- Opening Delimiter -

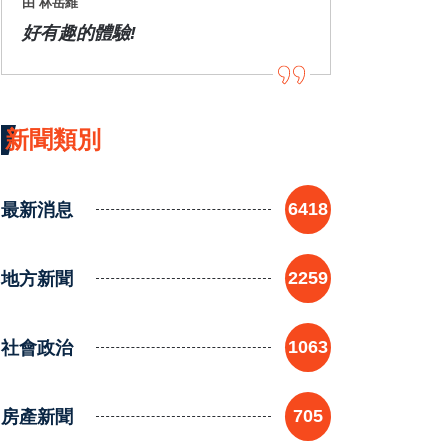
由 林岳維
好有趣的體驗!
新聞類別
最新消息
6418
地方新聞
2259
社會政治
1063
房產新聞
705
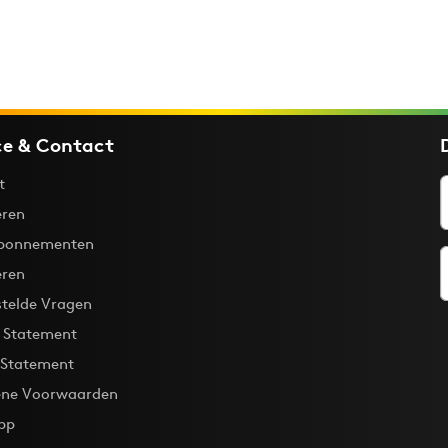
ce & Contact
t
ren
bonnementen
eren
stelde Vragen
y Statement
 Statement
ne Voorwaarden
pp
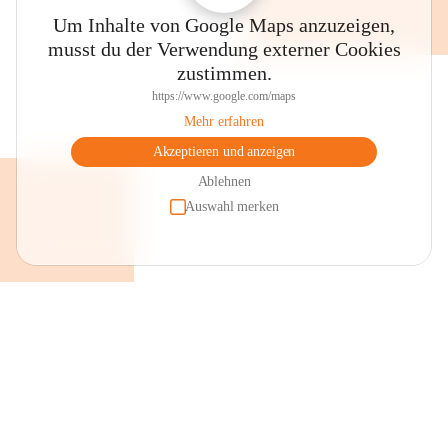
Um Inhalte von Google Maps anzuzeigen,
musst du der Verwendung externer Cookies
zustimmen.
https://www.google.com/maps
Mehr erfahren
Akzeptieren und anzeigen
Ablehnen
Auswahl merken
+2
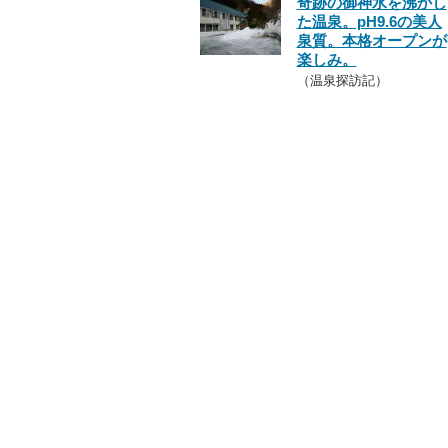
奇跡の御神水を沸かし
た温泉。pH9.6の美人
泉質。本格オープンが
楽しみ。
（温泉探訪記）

- Closing Delimiter -

== What you are asked to do ==
Omit the pictures and retype exactly the lines from the one containing "y Statement" through the end of the entries above.

== Answer below ==
y Statement
 Statement
ne Voorwaarden
pp
Um Inhalte von Google Maps anzuzeigen,
musst du der Verwendung externer Cookies
zustimmen.
https://www.google.com/maps
Mehr erfahren
Akzeptieren und anzeigen
Ablehnen
Auswahl merken
+2
奇跡の御神水を沸かし
た温泉。pH9.6の美人
泉質。本格オープンが
楽しみ。
（温泉探訪記）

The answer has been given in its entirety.